2) Is there an advantage in selecting drives with the largest buffer? (The last I read was buffers of 2M or 8M)
3) How would MMAP (syscall 90) fit and help in my scenario?
4) Should I use a combination of the above options?
5) Any other considerations?
Thank you very much for any help or hint that you can provide.
I understand but I think you're over engineering the problem =) Hell, IMO using assembly, especially from a web page, is a huge amount of overkill. Generally C will form just as well and be a lot easier to maintain and is considerably more portable.
But in addition to the drive cache there's also the Linux page cache, so with 8M of per-disk cache and a page cache that will dynamically resize to fit inside almost all of the free memory on the box I doubt you'll have any disk I/O problems.

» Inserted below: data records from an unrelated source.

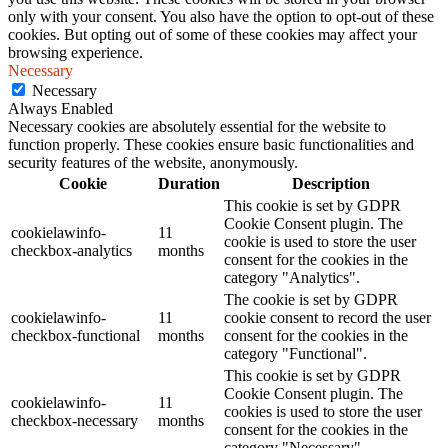
only with your consent. You also have the option to opt-out of these
cookies. But opting out of some of these cookies may affect your
browsing experience.
Necessary
Necessary
Always Enabled
Necessary cookies are absolutely essential for the website to
function properly. These cookies ensure basic functionalities and
security features of the website, anonymously.
Cookie
Duration
Description
This cookie is set by GDPR
Cookie Consent plugin. The
cookielawinfo-
11
cookie is used to store the user
checkbox-analytics
months
consent for the cookies in the
category "Analytics".
The cookie is set by GDPR
cookielawinfo-
11
cookie consent to record the user
checkbox-functional
months
consent for the cookies in the
category "Functional".
This cookie is set by GDPR
Cookie Consent plugin. The
cookielawinfo-
11
cookies is used to store the user
checkbox-necessary
months
consent for the cookies in the
category "Necessary".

And the performance of the PCI bus and memory will come into play, it's hard to gauge those without just testing the hardware though.
And the RAID level will affect speed. RAID 5 is going to cost you some performance because every write will have parity calculated and written. RAID 1 shouldn't cost you any noticable performance since there's no calculations to be done. RAID 0 is generally regarded as the fastest, but since you're concerned with write performance and not read, I wouldn't even consider using this in a 0+1 or 1+0 setup.
And I doubt mmap will be of any use to you, since you're processing requests from a web form each write will be issued from a new process. And doing a new mmap, pointer calculations, etc would be a decent amount of extra complexity compared to open, seek, write, close and I would be surprised if there was any performance gain from it.
You might also want to consider ditching the asm routines and using something like php or mod_perl, they might actually be faster because they're compiled when the web server starts and they stay resident in memory, your asm routines are most likely being called from some CGI which requires a new process be forked on each invocation.
Thanks to noth.
I tried C and PHP (which I had to learn), stalled after 6 months and when I found I couldn't keep going like this, I caught up with assembly in a few weeks. Portability is something we do not want, this is for a NFP organization.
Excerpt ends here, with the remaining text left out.